Monk with Umbrella down the alley

When I was nine years old my family lived in Bangkok, Thailand for three months. It wasn’t until recently I realized the wit and fearlessness my parents must have had  in taking my sister and I, ages 9 and 13, out of school and in tow for our first trip abroad.  We  spent Christmas with my aunt and uncle in San Francsico before boarding the plane in January, Tokyo then Bangkok, 1992.

I’ve been thinking about those three months a lot lately. My sister could tell the story better and she does. I chime in but mostly to confirm the images I still have in my head. I knew one day I’d be back and here, eighteen years and a world of reasons later, sitting in 52A with grateful goodbye tears streaming that I find myself like you might one point amongst an infinite number along a full circle.

There are so many events, images, and stories to tell from those three months. The smell of stepping off the plane and onto the tarmac, long walks through busy streets to the bus stop, to the  market, to the University pool, stretching of sheets to fit the beds, Beatles duets while washing dishes,  train rides through the country sides, slash and burning fields burning in the night, vendors meeting a hard bargain with (me) “the baby”, cockroach mortuaries on the laundry floor, learning Thai from “Mr. Dang” on a cassette  tape, incense sticks on spirit houses, intricate daily flower arrangements, making offerings to monks in morning, Buddhist temples,  rose apples, learning to love and learn through living, the meaning of graciousness and filial piety.

I remember before leaving Thailand our friends and Dad’s colleagues at the University held an elaborate farewell luncheon for our family.  There were so many to thank and bid farewell, toasts and speeches to give, gifts to give and receive and a banquet of food to devour. Dad said, my sister and I were to be prepared to speak, give our thanks and goodbyes. I remember the long table was set for several courses and crowded with different sized cups and glasses. The cashew chicken oozed thick and dark brown with purple peppers overflowing on the pink and white plates.
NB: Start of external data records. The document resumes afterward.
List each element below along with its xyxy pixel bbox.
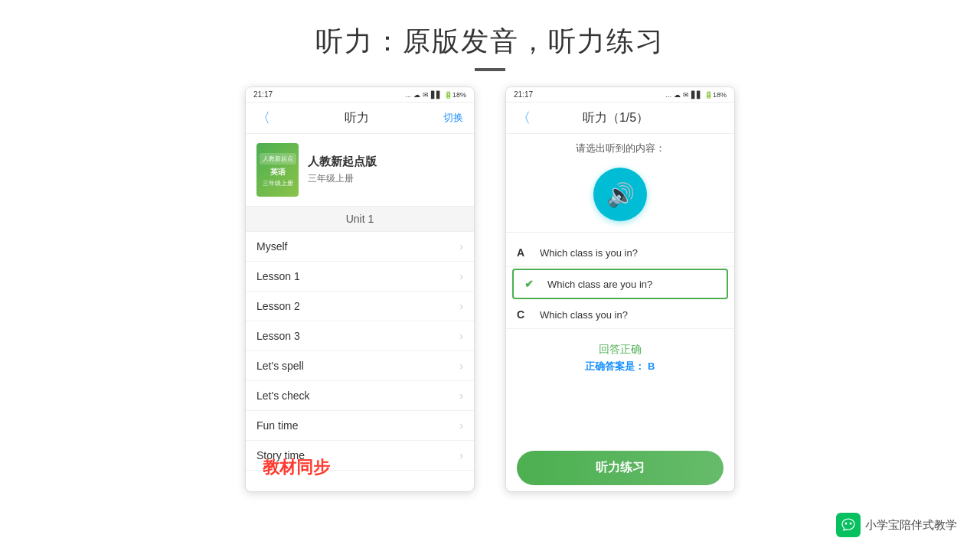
chevron-icon: › bbox=[459, 390, 463, 402]
audio-play-button[interactable]: 🔊 bbox=[593, 168, 647, 221]
wechat-icon bbox=[836, 513, 861, 537]
list-item-label: Lesson 2 bbox=[256, 300, 300, 312]
chevron-icon: › bbox=[459, 270, 463, 282]
switch-button[interactable]: 切换 bbox=[443, 111, 463, 125]
result-answer: 正确答案是： B bbox=[517, 360, 724, 373]
book-subtitle: 三年级上册 bbox=[308, 172, 463, 185]
option-label-c: C bbox=[517, 308, 532, 321]
time-right: 21:17 bbox=[514, 90, 533, 99]
book-cover-subject: 英语 bbox=[270, 167, 286, 178]
option-label-b: ✔ bbox=[524, 278, 540, 290]
quiz-prompt: 请选出听到的内容： bbox=[506, 134, 734, 160]
status-icons-right: ... ☁ ✉ ▋▋ 🔋18% bbox=[665, 91, 727, 99]
audio-button-container: 🔊 bbox=[506, 160, 734, 233]
list-item-lesson1[interactable]: Lesson 1 › bbox=[246, 262, 474, 292]
book-cover-inner: 人教新起点 bbox=[260, 153, 296, 165]
book-info: 人教新起点版 三年级上册 bbox=[308, 155, 463, 185]
listening-practice-button[interactable]: 听力练习 bbox=[517, 451, 724, 485]
options-list: A Which class is you in? ✔ Which class a… bbox=[506, 233, 734, 335]
watermark-jiaocai: 教材同步 bbox=[263, 456, 330, 479]
nav-bar-left: 〈 听力 切换 bbox=[246, 103, 474, 134]
option-text-b: Which class are you in? bbox=[547, 279, 652, 290]
lesson-list: Myself › Lesson 1 › Lesson 2 › Lesson 3 … bbox=[246, 232, 474, 491]
list-item-label: Lesson 3 bbox=[256, 330, 300, 342]
list-item-fun-time[interactable]: Fun time › bbox=[246, 411, 474, 441]
status-icons-left: ... ☁ ✉ ▋▋ 🔋18% bbox=[405, 91, 466, 99]
chevron-icon: › bbox=[459, 360, 463, 372]
option-text-c: Which class you in? bbox=[540, 309, 628, 321]
page-container: 听力：原版发音，听力练习 21:17 ... ☁ ✉ ▋▋ 🔋18% 〈 听力 … bbox=[0, 0, 980, 551]
list-item-label: Lesson 1 bbox=[256, 270, 300, 282]
option-text-a: Which class is you in? bbox=[540, 247, 638, 259]
chevron-icon: › bbox=[459, 330, 463, 342]
chevron-icon: › bbox=[459, 240, 463, 253]
time-left: 21:17 bbox=[253, 90, 273, 99]
list-item-lesson3[interactable]: Lesson 3 › bbox=[246, 321, 474, 351]
answer-value: B bbox=[648, 360, 655, 372]
speaker-icon: 🔊 bbox=[606, 181, 635, 208]
book-card: 人教新起点 英语 三年级上册 人教新起点版 三年级上册 bbox=[246, 134, 474, 207]
option-label-a: A bbox=[517, 246, 532, 259]
back-button-left[interactable]: 〈 bbox=[256, 109, 270, 127]
nav-title-right: 听力（1/5） bbox=[583, 110, 648, 126]
list-item-myself[interactable]: Myself › bbox=[246, 232, 474, 262]
answer-prefix: 正确答案是： bbox=[585, 360, 645, 372]
svg-point-0 bbox=[845, 523, 848, 525]
watermark-label: 小学宝陪伴式教学 bbox=[865, 518, 957, 533]
phone-right: 21:17 ... ☁ ✉ ▋▋ 🔋18% 〈 听力（1/5） 请选出听到的内容… bbox=[505, 86, 735, 492]
svg-point-1 bbox=[850, 523, 852, 525]
status-bar-right: 21:17 ... ☁ ✉ ▋▋ 🔋18% bbox=[506, 87, 734, 103]
list-item-label: Fun time bbox=[256, 419, 298, 432]
title-divider bbox=[475, 68, 505, 71]
chevron-icon: › bbox=[459, 419, 463, 432]
page-title: 听力：原版发音，听力练习 bbox=[315, 23, 665, 60]
chevron-icon: › bbox=[459, 300, 463, 312]
list-item-label: Myself bbox=[256, 240, 287, 253]
nav-title-left: 听力 bbox=[345, 110, 369, 126]
result-correct-text: 回答正确 bbox=[517, 343, 724, 357]
book-title: 人教新起点版 bbox=[308, 155, 463, 169]
book-cover: 人教新起点 英语 三年级上册 bbox=[256, 143, 299, 197]
nav-bar-right: 〈 听力（1/5） bbox=[506, 103, 734, 134]
unit-header: Unit 1 bbox=[246, 207, 474, 232]
quiz-content: 请选出听到的内容： 🔊 A Which class is you in? ✔ bbox=[506, 134, 734, 491]
list-item-lesson2[interactable]: Lesson 2 › bbox=[246, 292, 474, 321]
chevron-icon: › bbox=[459, 449, 463, 461]
list-item-label: Let's check bbox=[256, 390, 310, 402]
list-item-label: Let's spell bbox=[256, 360, 304, 372]
phones-wrapper: 21:17 ... ☁ ✉ ▋▋ 🔋18% 〈 听力 切换 人教新起点 英语 bbox=[245, 86, 735, 492]
option-a[interactable]: A Which class is you in? bbox=[506, 239, 734, 267]
book-cover-grade: 三年级上册 bbox=[263, 179, 293, 187]
list-item-lets-spell[interactable]: Let's spell › bbox=[246, 351, 474, 381]
result-area: 回答正确 正确答案是： B bbox=[506, 335, 734, 381]
option-c[interactable]: C Which class you in? bbox=[506, 301, 734, 329]
bottom-watermark: 小学宝陪伴式教学 bbox=[836, 513, 957, 537]
back-button-right[interactable]: 〈 bbox=[517, 109, 531, 127]
status-bar-left: 21:17 ... ☁ ✉ ▋▋ 🔋18% bbox=[246, 87, 474, 103]
phone-left: 21:17 ... ☁ ✉ ▋▋ 🔋18% 〈 听力 切换 人教新起点 英语 bbox=[245, 86, 475, 492]
list-item-lets-check[interactable]: Let's check › bbox=[246, 381, 474, 411]
option-b[interactable]: ✔ Which class are you in? bbox=[512, 269, 728, 299]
At thirteen, mature and confident speaking in front of a table full of faculty and family friends, Clare stood and dutifully delivered on Dad’s request when called on. Unprepared but unworried and knowing I was next, as everyone at the table turned their heads towards me like slow motion and I immediately burst into tears. Overwhelmed and unseasoned it was all I could do at the time to express the gratitude and emotion I felt for the people around the table, and the time that we had spent with them there.

I learned a lot during those three months. We met a lot of people, had a number of  formidable life experiences, and between all of the fun and funniness of forging through heat-shock and cross-cultural mishaps, our family had established ourselves and a way of life there. It was hard to leave.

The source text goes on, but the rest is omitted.